The long-standing appeal of barns as a reference point is that, as framed buildings, they are essentially volumetric rather than cellular which allows scope for the voids, floating staircase, bridge and vaulted spaces within. The chosen frame material here was laminated oak which can be fully expressed inside and out because, with these section sizes, it chars rather than burns through in a fire.  By tying the frame to ground floor L-shaped masonry walls and encapsulating it within a Structural Insulated Panel  (SIP) superstructure, we were able to take out all the racking forces in the frame. This meant we could use traditional oak-pegged slotted and pegged joints in a contemporary laminated material. Ironically it is difficult to use such joints in solid oak, which splits unpredictably - making it difficult to support large areas of glass. We think that some of the best architecture of today has this strong sense of materiality and craft as an integral part of otherwise contemporary spaces

In most British houses the windows are too small and cluttered by framework – often requiring artificial light on all but the sunniest days.  Daylight is not just about quantity but about distribution. Ironically, glass-walled buildings can actually have the unintended consequence of making the internal spaces look dark because our eyes adjust to the much brighter external light. To avoid this you need daylight from multiple directions. Here the central flat slot in the pitched roof has a long frameless roof-light to provide daylight right into the centre of the living spaces  through the voids.  Added to this all the main rooms have daylight from the opposite side to the principal elevation, or from the side.  The windows are all full height with no secondary framing. The effect of this is that daylight penetrates

The aim of this design is to use the best proven means of achieving energy efficiency, avoiding technologies with a high capital cost with insufficient or no guaranteed payback. 

This includes: 

  • extensive use of natural daylight whilst controlling potential over-heating by passive means.  
  • solar pv array  integrated into south-east facing un-shaded roof 
  • solar hot water panels concealed in the central flat roof slot.
  • Heat recovery ventilation.

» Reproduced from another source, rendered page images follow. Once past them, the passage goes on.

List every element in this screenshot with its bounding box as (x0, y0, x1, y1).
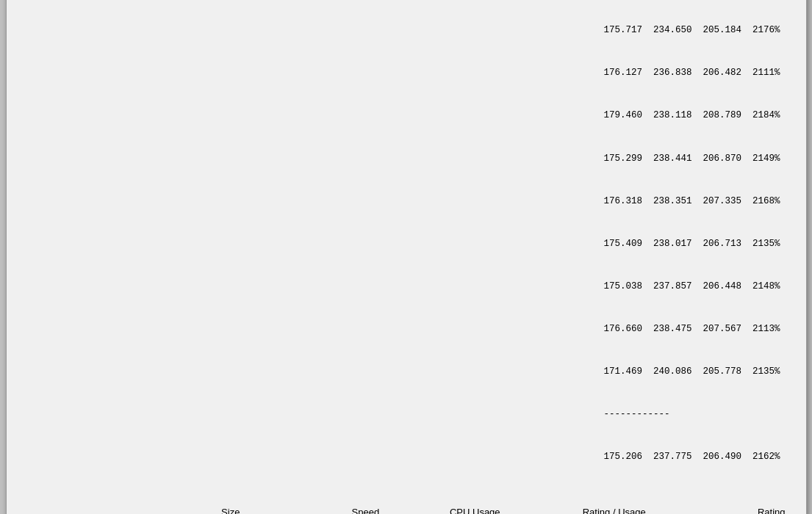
main-table-area: Size Speed CPU Usage Rating / Usage Rati… (21, 505, 791, 514)
stats-line-10: 175.299 238.441 206.870 2149% (603, 152, 791, 166)
stats-panel: 1T Frequency (MHz): 5429 5469 5448 5513 … (603, 0, 791, 493)
top-row: Dictionary size: 32 MB 1 MB2 MB4 MB 8 MB… (21, 0, 791, 493)
stats-line-12: 175.409 238.017 206.713 2135% (603, 237, 791, 251)
benchmark-window: Benchmark — ☐ ✕ Dictionary size: 32 MB 1… (6, 0, 807, 514)
main-content: Dictionary size: 32 MB 1 MB2 MB4 MB 8 MB… (7, 0, 806, 514)
stats-line-8: 176.127 236.838 206.482 2111% (603, 66, 791, 80)
stats-line-16: 175.206 237.775 206.490 2162% (603, 450, 791, 464)
col-header-cpu: CPU Usage (385, 505, 506, 514)
col-header-size: Size (138, 505, 245, 514)
stats-line-14: 176.660 238.475 207.567 2113% (603, 322, 791, 336)
stats-divider: ------------ (603, 408, 791, 421)
col-header-rating-usage: Rating / Usage (506, 505, 652, 514)
stats-line-13: 175.038 237.857 206.448 2148% (603, 280, 791, 294)
col-header-speed: Speed (245, 505, 385, 514)
stats-line-7: 175.717 234.650 205.184 2176% (603, 23, 791, 37)
table-header-row: Size Speed CPU Usage Rating / Usage Rati… (21, 505, 791, 514)
col-header-label (21, 505, 139, 514)
col-header-rating: Rating (652, 505, 791, 514)
stats-line-9: 179.460 238.118 208.789 2184% (603, 109, 791, 123)
benchmark-table: Size Speed CPU Usage Rating / Usage Rati… (21, 505, 791, 514)
stats-line-15: 171.469 240.086 205.778 2135% (603, 365, 791, 379)
stats-line-11: 176.318 238.351 207.335 2168% (603, 195, 791, 209)
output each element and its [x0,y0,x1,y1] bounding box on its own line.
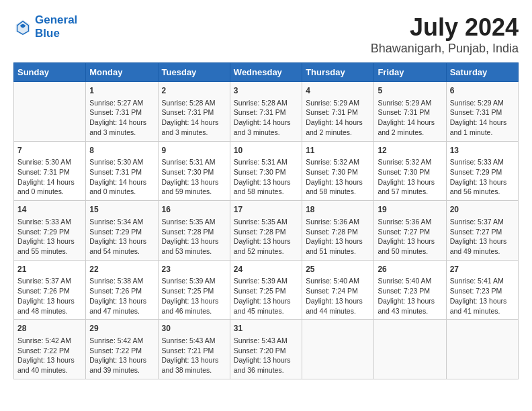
day-info-line: Sunrise: 5:42 AM [17,336,82,346]
day-info-line: Sunrise: 5:32 AM [378,157,442,167]
calendar-cell: 25Sunrise: 5:40 AMSunset: 7:24 PMDayligh… [302,260,374,320]
calendar-cell: 31Sunrise: 5:43 AMSunset: 7:20 PMDayligh… [230,320,302,379]
calendar-cell: 21Sunrise: 5:37 AMSunset: 7:26 PMDayligh… [14,260,86,320]
week-row-1: 1Sunrise: 5:27 AMSunset: 7:31 PMDaylight… [14,82,519,142]
day-info-line: Daylight: 13 hours [234,177,298,187]
week-row-4: 21Sunrise: 5:37 AMSunset: 7:26 PMDayligh… [14,260,519,320]
header: General Blue July 2024 Bhawanigarh, Punj… [13,13,519,56]
day-info-line: Sunset: 7:28 PM [306,227,370,237]
day-info-line: Sunrise: 5:29 AM [378,98,442,108]
day-info-line: Sunset: 7:31 PM [89,107,154,118]
day-number: 25 [306,264,370,275]
day-info-line: and 0 minutes. [17,187,82,197]
day-number: 3 [234,85,298,97]
day-info-line: Daylight: 13 hours [17,355,82,365]
day-info-line: Daylight: 13 hours [17,236,82,246]
day-info-line: Sunset: 7:25 PM [162,286,226,296]
day-info-line: and 39 minutes. [89,365,154,375]
day-info-line: Sunset: 7:31 PM [162,107,226,118]
day-info-line: Daylight: 13 hours [89,236,154,246]
calendar-cell: 9Sunrise: 5:31 AMSunset: 7:30 PMDaylight… [158,141,230,201]
day-info-line: Daylight: 13 hours [450,236,515,246]
day-info-line: Daylight: 13 hours [306,177,370,187]
day-info-line: and 2 minutes. [306,128,370,138]
calendar-cell: 26Sunrise: 5:40 AMSunset: 7:23 PMDayligh… [374,260,446,320]
day-info-line: Sunset: 7:31 PM [234,107,298,118]
day-info-line: Daylight: 13 hours [306,296,370,306]
day-info-line: Sunset: 7:28 PM [162,227,226,237]
day-info-line: and 3 minutes. [89,128,154,138]
header-row: SundayMondayTuesdayWednesdayThursdayFrid… [14,63,519,82]
day-info-line: Sunrise: 5:30 AM [17,157,82,167]
calendar-cell: 16Sunrise: 5:35 AMSunset: 7:28 PMDayligh… [158,201,230,261]
day-info-line: and 56 minutes. [450,187,515,197]
logo-text: General Blue [35,13,77,40]
day-info-line: Sunrise: 5:35 AM [234,217,298,227]
day-info-line: Daylight: 14 hours [306,118,370,128]
day-number: 20 [450,204,515,216]
day-info-line: Sunset: 7:30 PM [234,167,298,177]
calendar-cell [14,82,86,142]
calendar-cell: 7Sunrise: 5:30 AMSunset: 7:31 PMDaylight… [14,141,86,201]
day-info-line: Sunset: 7:29 PM [450,167,515,177]
calendar-cell: 13Sunrise: 5:33 AMSunset: 7:29 PMDayligh… [446,141,518,201]
day-number: 7 [17,145,82,156]
day-info-line: Sunset: 7:23 PM [378,286,442,296]
day-info-line: and 2 minutes. [378,128,442,138]
calendar-header: SundayMondayTuesdayWednesdayThursdayFrid… [14,63,519,82]
day-info-line: Sunrise: 5:39 AM [234,276,298,286]
day-info-line: and 38 minutes. [162,365,226,375]
day-info-line: Sunset: 7:25 PM [234,286,298,296]
day-info-line: Daylight: 13 hours [17,296,82,306]
day-info-line: Daylight: 13 hours [234,296,298,306]
day-info-line: Sunset: 7:30 PM [306,167,370,177]
day-info-line: Sunrise: 5:32 AM [306,157,370,167]
day-info-line: Sunrise: 5:37 AM [17,276,82,286]
day-info-line: Daylight: 13 hours [162,177,226,187]
day-info-line: and 51 minutes. [306,246,370,257]
day-info-line: and 59 minutes. [162,187,226,197]
calendar-cell: 28Sunrise: 5:42 AMSunset: 7:22 PMDayligh… [14,320,86,379]
page-subtitle: Bhawanigarh, Punjab, India [371,42,519,56]
day-info-line: Sunset: 7:23 PM [450,286,515,296]
day-info-line: and 48 minutes. [17,306,82,316]
day-number: 1 [89,85,154,97]
day-info-line: and 58 minutes. [306,187,370,197]
column-header-saturday: Saturday [446,63,518,82]
day-info-line: Sunrise: 5:36 AM [378,217,442,227]
day-info-line: and 52 minutes. [234,246,298,257]
day-info-line: Sunrise: 5:29 AM [450,98,515,108]
page-title: July 2024 [371,13,519,42]
day-number: 23 [162,264,226,275]
logo: General Blue [13,13,77,40]
day-number: 11 [306,145,370,156]
day-number: 26 [378,264,442,275]
day-info-line: Daylight: 14 hours [89,118,154,128]
logo-icon [13,17,32,36]
day-info-line: and 53 minutes. [162,246,226,257]
day-info-line: Sunset: 7:22 PM [17,346,82,356]
calendar-cell: 24Sunrise: 5:39 AMSunset: 7:25 PMDayligh… [230,260,302,320]
day-number: 15 [89,204,154,216]
calendar-cell: 2Sunrise: 5:28 AMSunset: 7:31 PMDaylight… [158,82,230,142]
calendar-cell: 10Sunrise: 5:31 AMSunset: 7:30 PMDayligh… [230,141,302,201]
day-info-line: Sunrise: 5:36 AM [306,217,370,227]
calendar-body: 1Sunrise: 5:27 AMSunset: 7:31 PMDaylight… [14,82,519,379]
day-info-line: Sunrise: 5:34 AM [89,217,154,227]
calendar-cell: 5Sunrise: 5:29 AMSunset: 7:31 PMDaylight… [374,82,446,142]
day-info-line: Daylight: 13 hours [378,236,442,246]
day-info-line: Sunset: 7:21 PM [162,346,226,356]
week-row-5: 28Sunrise: 5:42 AMSunset: 7:22 PMDayligh… [14,320,519,379]
day-info-line: Daylight: 13 hours [306,236,370,246]
day-number: 14 [17,204,82,216]
day-info-line: and 49 minutes. [450,246,515,257]
column-header-friday: Friday [374,63,446,82]
day-number: 13 [450,145,515,156]
day-info-line: Sunset: 7:31 PM [89,167,154,177]
day-info-line: and 41 minutes. [450,306,515,316]
day-info-line: Daylight: 13 hours [162,296,226,306]
day-info-line: Sunrise: 5:42 AM [89,336,154,346]
day-info-line: Sunset: 7:24 PM [306,286,370,296]
day-number: 8 [89,145,154,156]
day-info-line: and 50 minutes. [378,246,442,257]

Warm moist air is extracted from the bathrooms and kitchen and the heat transferred to incoming clean dry air into all the main rooms
  • Kingspan SIP Panel construction from a mainstream manufacturer with excellent air-tightness design details and a good  installer
  • underfloor heating  using mainly large format ceramic tiles which enhance heat transfer and also facilitate solar gain into the same layer of screed.  In winter the solar gain into the floor can take over as the primary energy source at certain times. Overheating is controlled by the brise soleil and balcony in summer, when the sun is much higher, and by internal blinds in the winter months. 
  • enclosed wood-burning stove using locally-sourced logs

Hart House has no pretensions to be art, just to be good straightforward architecture, allowing for  refinement and development over time. Let’s remember that a house is not the main act but rather the stage and background to our lives. Our habitation gives it something of our personality but to have an adaptable future it is surely better if the stage can be easily cleared for  different characters  over time.

“Long life, loose fit, low energy ”* still works for us.